WHAT IS NEEDED
Within the entries below, please return exactly the lines from the one with "er 7 timer and 46 minutter." through the one with "(주), 지에스건설(주) 소유인 경우는 가능)", leaving out any pictures.

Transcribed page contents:
------------------------------
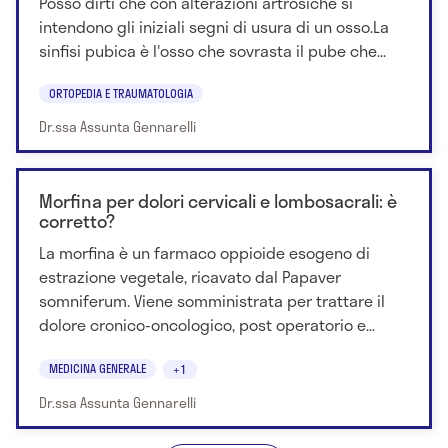
Posso dirti che con alterazioni artrosiche si
intendono gli iniziali segni di usura di un osso.La
sinfisi pubica è l'osso che sovrasta il pube che...
ORTOPEDIA E TRAUMATOLOGIA
Dr.ssa Assunta Gennarelli
Morfina per dolori cervicali e lombosacrali: è
corretto?
La morfina è un farmaco oppioide esogeno di
estrazione vegetale, ricavato dal Papaver
somniferum. Viene somministrata per trattare il
dolore cronico-oncologico, post operatorio e...
MEDICINA GENERALE
+1
Dr.ssa Assunta Gennarelli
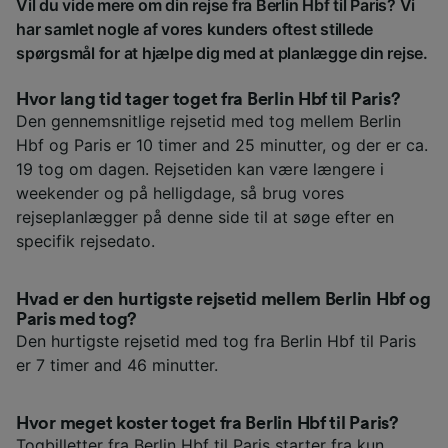
Vil du vide mere om din rejse fra Berlin Hbf til Paris? Vi
har samlet nogle af vores kunders oftest stillede
spørgsmål for at hjælpe dig med at planlægge din rejse.
Hvor lang tid tager toget fra Berlin Hbf til Paris?
Den gennemsnitlige rejsetid med tog mellem Berlin
Hbf og Paris er 10 timer and 25 minutter, og der er ca.
19 tog om dagen. Rejsetiden kan være længere i
weekender og på helligdage, så brug vores
rejseplanlægger på denne side til at søge efter en
specifik rejsedato.
Hvad er den hurtigste rejsetid mellem Berlin Hbf og
Paris med tog?
Den hurtigste rejsetid med tog fra Berlin Hbf til Paris
er 7 timer and 46 minutter.
Hvor meget koster toget fra Berlin Hbf til Paris?
Togbilletter fra Berlin Hbf til Paris starter fra kun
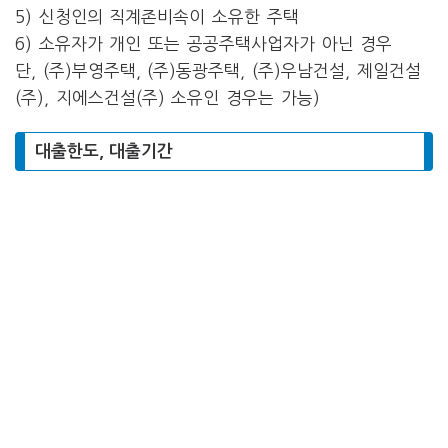
5) 신청인의 직계존비속이 소유한 주택
6) 소유자가 개인 또는 공공주택사업자가 아닌 경우
단, (주)부영주택, (주)동광주택, (주)우남건설, 제일건설
(주), 지에스건설(주) 소유인 경우는 가능)
대출한도, 대출기간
------------------------------
RESPONSE TO THIS EXERCISE
er 7 timer and 46 minutter.
Hvor meget koster toget fra Berlin Hbf til Paris?
Togbilletter fra Berlin Hbf til Paris starter fra kun
5) 신청인의 직계존비속이 소유한 주택
6) 소유자가 개인 또는 공공주택사업자가 아닌 경우
단, (주)부영주택, (주)동광주택, (주)우남건설, 제일건설
(주), 지에스건설(주) 소유인 경우는 가능)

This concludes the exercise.